Re: Equals() and inheritance
- From: "Jon Skeet [C# MVP]" <skeet@xxxxxxxxx>
- Date: Mon, 26 Nov 2007 06:41:56 -0800 (PST)
On Nov 26, 2:16 pm, Alex Cohn <AlexC...@xxxxxxxxxxxxxxxxxxxxxxxxx>
wrote:
In C++, inheritance works through a virtual table. Each object refers to a
table of virtual functions. The overloaded Equals() for object of type B is
in the object's table. Therefore, even if the object is "known" to the
compiler as type A reference, the call will peform the B::Equals() call. I am
puzzled if C# resolves all overloads at compile time.
You're confusing overloading and overriding. Overriding is performed
at execution time, but overloading is performed at compile time.

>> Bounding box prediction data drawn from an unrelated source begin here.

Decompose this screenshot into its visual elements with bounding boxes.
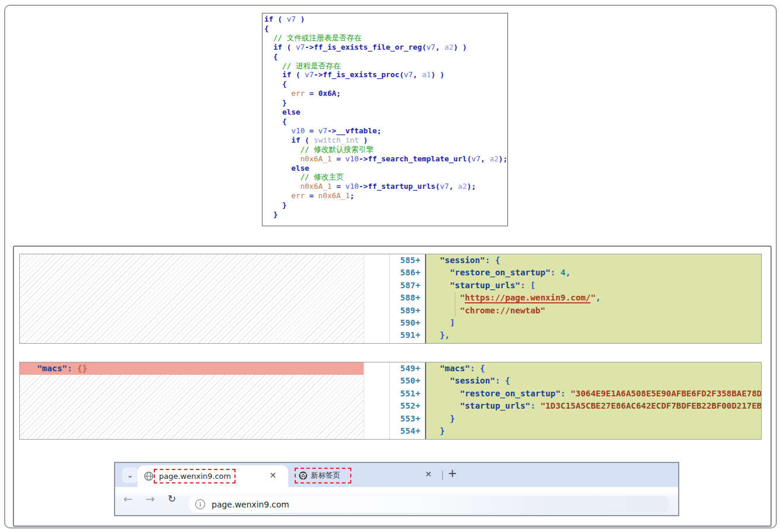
forward-button[interactable]: → [146,492,155,505]
code-line: { [264,24,507,33]
code-line: n0x6A_1 = v10->ff_search_template_url(v7… [264,154,507,164]
reload-button[interactable]: ↻ [168,493,176,505]
code-line: { [264,52,507,61]
line-number: 591+ [390,329,425,341]
tab-separator [442,471,443,480]
info-icon[interactable]: i [195,499,205,509]
code-line: { [264,80,507,89]
tab-search-button[interactable]: ⌄ [122,467,138,483]
chrome-icon [299,471,307,480]
diff-added-code: "session": { "restore_on_startup": 4, "s… [425,254,761,343]
code-line: } [430,425,761,437]
code-line: "https://page.wenxin9.com/", [430,292,761,304]
code-line: if ( v7->ff_is_exists_file_or_reg(v7, a2… [264,43,507,52]
line-number: 554+ [390,425,425,437]
tab-inactive-highlight[interactable]: 新标签页 [295,468,351,483]
new-tab-button[interactable]: + [448,467,457,479]
figure-canvas: if ( v7 ){ // 文件或注册表是否存在 if ( v7->ff_is_… [0,0,781,532]
code-line: v10 = v7->__vftable; [264,126,507,136]
code-line: } [264,210,507,219]
line-number: 549+ [390,362,425,375]
code-line: { [264,117,507,126]
line-number: 589+ [390,305,425,317]
tab-strip: ⌄ page.wenxin9.com ✕ [115,463,678,487]
code-line: if ( switch_int ) [264,136,507,145]
decompiler-pseudocode-panel: if ( v7 ){ // 文件或注册表是否存在 if ( v7->ff_is_… [262,13,508,226]
line-number: 551+ [390,388,425,400]
close-icon: ✕ [269,471,277,480]
diff-panel-session: 585+586+587+588+589+590+591+ "session": … [19,254,762,344]
code-line: "macs": {} [27,362,364,375]
diff-added-code: "macs": { "session": { "restore_on_start… [425,362,761,439]
code-line: else [264,108,507,117]
diff-gutter [364,254,389,343]
code-line: "restore_on_startup": "3064E9E1A6A508E5E… [430,388,761,400]
back-button[interactable]: ← [123,492,133,505]
tab-label: 新标签页 [311,471,340,481]
globe-icon [144,471,154,481]
code-line: if ( v7->ff_is_exists_proc(v7, a1) ) [264,70,507,80]
diff-line-numbers: 549+550+551+552+553+554+ [389,362,425,439]
line-number: 585+ [390,254,425,267]
code-line: } [430,413,761,425]
tab-close-button[interactable]: ✕ [425,469,432,479]
diff-deleted-line: "macs": {} [20,362,364,375]
code-line: "restore_on_startup": 4, [430,267,761,279]
line-number: 550+ [390,375,425,387]
tab-active[interactable]: page.wenxin9.com ✕ [137,465,288,487]
line-number: 590+ [390,317,425,329]
browser-frame: ⌄ page.wenxin9.com ✕ [114,462,679,516]
line-number: 586+ [390,267,425,279]
code-line: // 文件或注册表是否存在 [264,33,507,43]
indent-guide [455,292,455,317]
code-line: "session": { [430,254,761,267]
tab-title-highlight: page.wenxin9.com [154,469,236,483]
line-number: 553+ [390,413,425,425]
line-number: 588+ [390,292,425,304]
diff-left-hatch: "macs": {} [20,362,364,439]
line-number: 587+ [390,279,425,292]
chevron-down-icon: ⌄ [127,471,133,479]
tab-close-button[interactable]: ✕ [269,471,277,480]
code-line: "chrome://newtab" [430,305,761,317]
diff-panel-macs: "macs": {} 549+550+551+552+553+554+ "mac… [19,362,762,440]
browser-toolbar: ← → ↻ i page.wenxin9.com [115,487,678,515]
code-line: "startup_urls": "1D3C15A5CBE27E86AC642EC… [430,400,761,412]
code-line: ] [430,317,761,329]
code-line: "startup_urls": [ [430,279,761,292]
address-bar[interactable]: i page.wenxin9.com [189,496,669,513]
code-line: "session": { [430,375,761,387]
code-line: }, [430,329,761,341]
code-line: err = 0x6A; [264,89,507,98]
code-line: n0x6A_1 = v10->ff_startup_urls(v7, a2); [264,182,507,191]
close-icon: ✕ [425,469,432,479]
code-line: else [264,164,507,173]
code-line: if ( v7 ) [264,15,507,24]
code-line: } [264,98,507,108]
diff-left-empty-hatch [20,254,364,343]
address-text: page.wenxin9.com [212,500,289,509]
code-line: } [264,201,507,210]
tab-label: page.wenxin9.com [159,472,231,481]
code-line: // 修改默认搜索引擎 [264,145,507,154]
diff-gutter [364,362,389,439]
code-line: "macs": { [430,362,761,375]
diff-line-numbers: 585+586+587+588+589+590+591+ [389,254,425,343]
line-number: 552+ [390,400,425,412]
code-line: err = n0x6A_1; [264,191,507,201]
evidence-container: 585+586+587+588+589+590+591+ "session": … [13,246,772,527]
code-line: // 进程是否存在 [264,61,507,71]
code-line: // 修改主页 [264,172,507,182]
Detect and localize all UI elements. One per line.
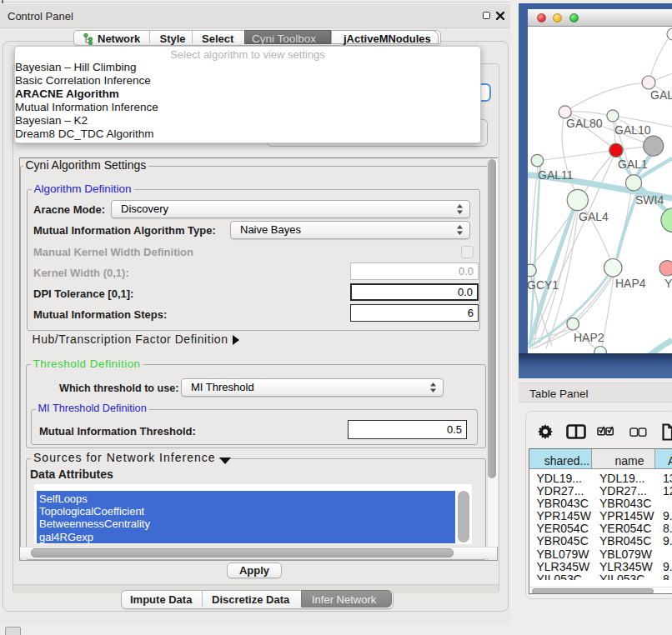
svg-text:Y: Y bbox=[664, 277, 672, 290]
svg-text:HAP2: HAP2 bbox=[574, 331, 604, 344]
svg-text:GAL10: GAL10 bbox=[614, 123, 651, 137]
svg-text:GCY1: GCY1 bbox=[528, 278, 559, 292]
svg-text:GAL: GAL bbox=[650, 88, 672, 102]
svg-text:SWI4: SWI4 bbox=[635, 193, 664, 207]
svg-text:GAL80: GAL80 bbox=[566, 117, 603, 130]
svg-text:GAL11: GAL11 bbox=[538, 168, 574, 182]
svg-text:HAP4: HAP4 bbox=[615, 277, 646, 290]
svg-text:GAL4: GAL4 bbox=[579, 210, 609, 223]
svg-text:GAL1: GAL1 bbox=[618, 158, 648, 171]
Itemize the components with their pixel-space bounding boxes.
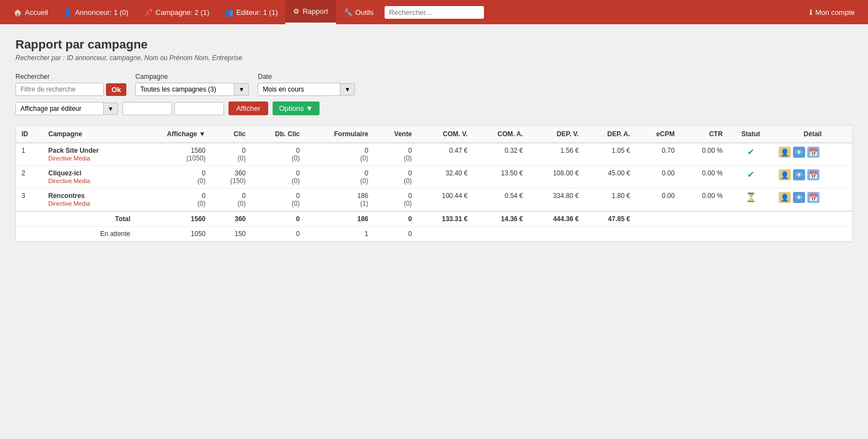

I
believe C++ works the same way.
Jon
.
- References:
- Equals() and inheritance
- From: Alex Cohn
- Re: Equals() and inheritance
- From: Jon Skeet [C# MVP]
- Equals() and inheritance
- Prev by Date: Re: How do you make a variable persist in memory?
- Next by Date: Re: Dispose(bool), Idisposable, form closing etc.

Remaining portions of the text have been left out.